A little more freedom


Tied down by your job, a mortgage and a busy calendar? More and more people are choosing a less confining life. Journalist Otje van der Leij looks into ways to enjoy a little more freedom in life.

According to trendwatcher Adjiedj Bakas, this is what the future will look like; economists at Oxford University, UK, are predicting that, within the next 20 years, 47 percent of current professions will disappear. Robots and computers will be carrying out more and more of the work we humans currently do.

Less jobs, more sharing

What’s more, the world population is going to reach nine billion. In other words: There will be less work and it’ll be shared across a greater number of people. “We’ll be seeing a society with two or three different speeds,” Bakas says. “People at the highest speed—with a special talent—will continue to work full-time. Other people will work for money two or three days per week, and patch together the rest of what they need by doing odd jobs, and sharing and trading.”

The nice thing about this development is that we can do what we like with the time we’ll have left over.  There is more freedom. We can play music, teach, do charity work or take care of the children. “Life won’t necessarily be easier, but it will be freer,” says Bakas. “It’s already changing. When the industrial revolution began, we were working weeks of 70 hours in countries like the Netherlands, the US and Japan. Some two hundred years on, it’s been reduced to thirty-five hours, and it’s going to become even less now.”


Win-win situation

Bakas: “This requires a pragmatic and creative approach, and you can already see it being developed. For example, there are homes for the elderly that offer free accommodation to students who work there as volunteers. The young people are happy to have a free place to live, and the elderly are happy with the company of young students. It’s a win-win situation.”

What I like most about the whole concept is the time that becomes available for doing what you want: Waking up of your own accord instead of when your alarm clock tells you to, reading the newspaper with a cup of coffee, or just staring out the window for a while. It all becomes possible when your life is no longer dominated by a heavy schedule.

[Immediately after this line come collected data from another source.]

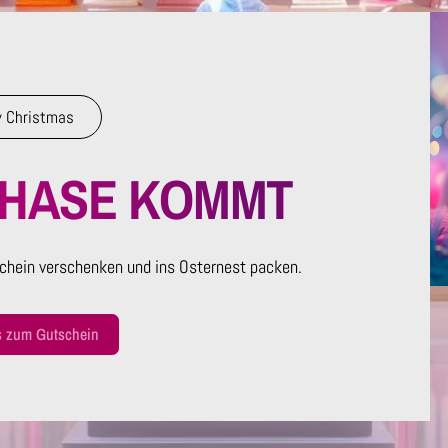
 Christmas
RHASE KOMMT
chein verschenken und ins Osternest packen.
s zum Gutschein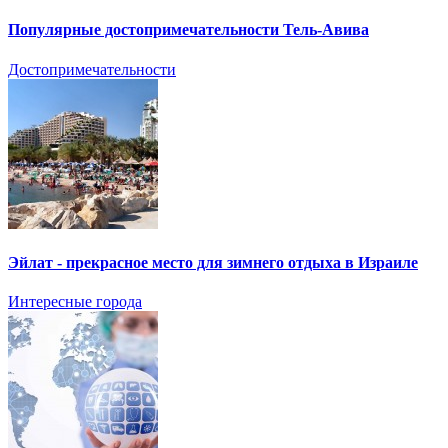
Популярные достопримечательности Тель-Авива
Достопримечательности
Эйлат - прекрасное место для зимнего отдыха в Израиле
Интересные города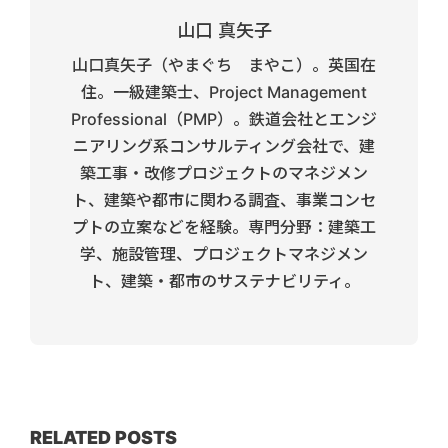
山口 真矢子
山口真矢子（やまぐち まやこ）。英国在
住。一級建築士、Project Management
Professional（PMP）。鉄道会社とエンジ
ニアリング系コンサルティング会社で、建
築工事・改修プロジェクトのマネジメン
ト、建築や都市に関わる調査、事業コンセ
プトの立案などを経験。専門分野：建築工
学、施設管理、プロジェクトマネジメン
ト、建築・都市のサステナビリティ。
RELATED POSTS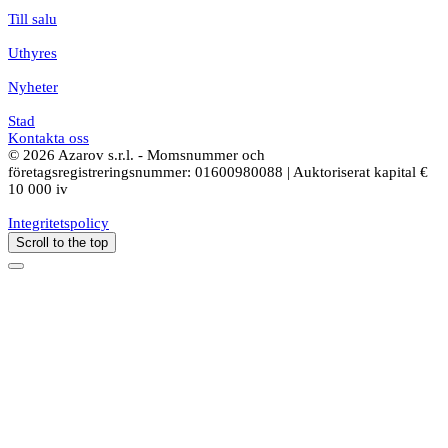
Till salu
Uthyres
Nyheter
Stad
Kontakta oss
© 2026 Azarov s.r.l. - Momsnummer och
företagsregistreringsnummer: 01600980088 | Auktoriserat kapital €
10 000 iv
Integritetspolicy
Scroll to the top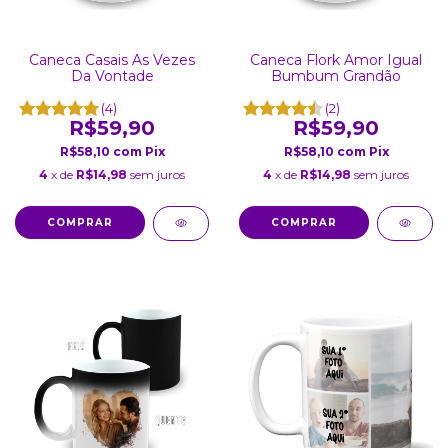
Caneca Casais As Vezes
Caneca Flork Amor Igual
Da Vontade
Bumbum Grandão
(4)
(2)
R$59,90
R$59,90
R$58,10
com
Pix
R$58,10
com
Pix
4
x de
R$14,98
sem juros
4
x de
R$14,98
sem juros
COMPRAR
COMPRAR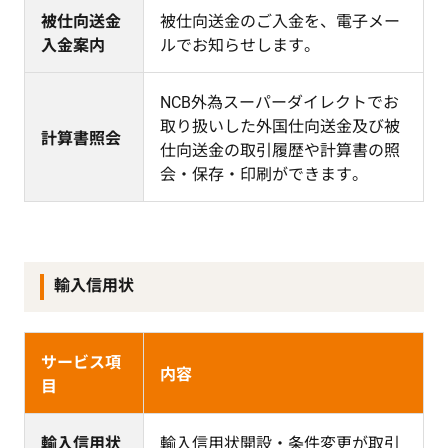
被仕向送金
被仕向送金のご入金を、電子メー
入金案内
ルでお知らせします。
NCB外為スーパーダイレクトでお
取り扱いした外国仕向送金及び被
計算書照会
仕向送金の取引履歴や計算書の照
会・保存・印刷ができます。
輸入信用状
サービス項
内容
目
輸入信用状
輸入信用状開設・条件変更が取引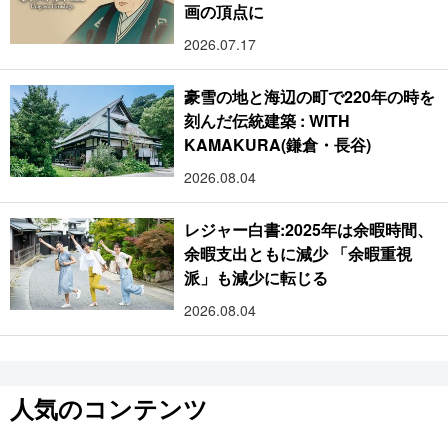
画の頂点に
2026.07.17
豪雪の地と海辺の町で220年の時を
刻んだ伝統建築 : WITH
KAMAKURA(鎌倉・長谷)
2026.08.04
レジャー白書:2025年は余暇時間、
余暇支出ともに減少 「余暇重視
派」も減少に転じる
2026.08.04
人気のコンテンツ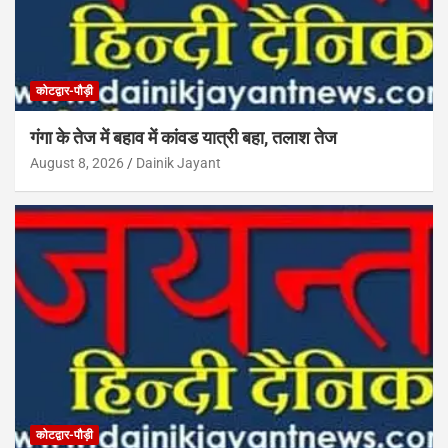
कोटद्वार-पौड़ी
गंगा के तेज में बहाव में कांवड यात्री बहा, तलाश तेज
August 8, 2026
Dainik Jayant
कोटद्वार-पौड़ी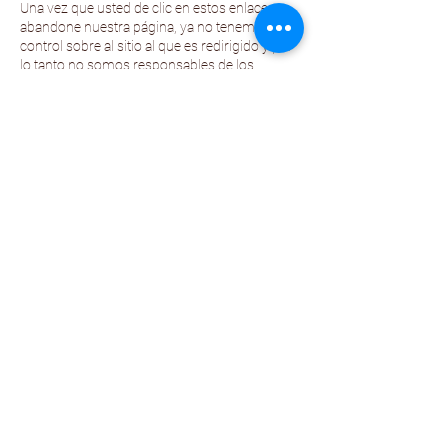
Una vez que usted de clic en estos enlaces y
abandone nuestra página, ya no tenemos
control sobre al sitio al que es redirigido y por
lo tanto no somos responsables de los
términos o privacidad ni de la protección de
sus datos en esos otros sitios terceros. Dichos
sitios están sujetos a sus propias políticas de
privacidad por lo cual es recomendable que
los consulte para confirmar que usted está de
acuerdo con estas.
Control de su información personal
En cualquier momento usted puede restringir
la recopilación o el uso de la información
personal que es proporcionada a nuestro sitio
web. Cada vez que se le solicite rellenar un
formulario, como el de alta de usuario, puede
marcar o desmarcar la opción de recibir
información por correo electrónico. En caso
de que haya marcado la opción de recibir
nuestro boletín o publicidad usted puede
cancelarla en cualquier momento.
Esta compañía no venderá, cederá ni
distribuirá la información personal que es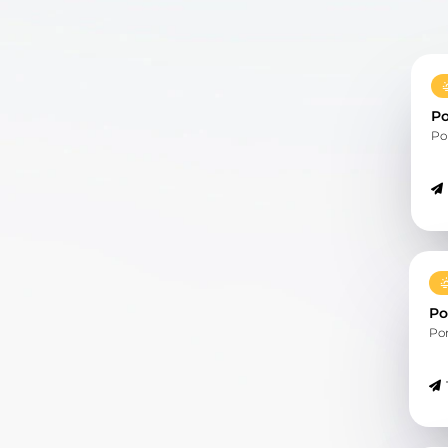
Po
Po
Po
Po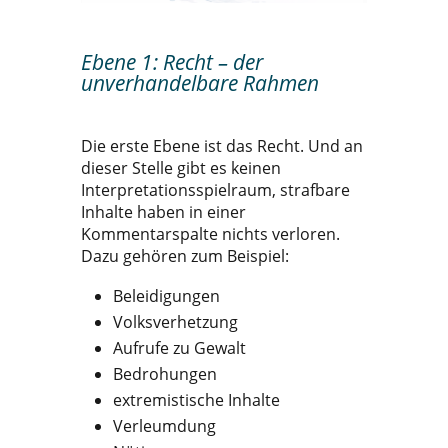
Ebene 1: Recht – der
unverhandelbare Rahmen
Die erste Ebene ist das Recht. Und an
dieser Stelle gibt es keinen
Interpretationsspielraum, strafbare
Inhalte haben in einer
Kommentarspalte nichts verloren.
Dazu gehören zum Beispiel:
Beleidigungen
Volksverhetzung
Aufrufe zu Gewalt
Bedrohungen
extremistische Inhalte
Verleumdung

Fertile soil for creativity

What’s more, the best ideas always come when you are kicking back and resting; when you savor life with all your senses and your mind is given free rein to knit together all your random thoughts. This is fertile soil for creativity, for a colorful and adventurous life. Or as American author and poet Maya Angelou said: “Because of the routines we follow, we often forget that life is an ongoing adventure. […] Life is pure adventure, and the sooner we realize that, the quicker we will be able to treat life as art.”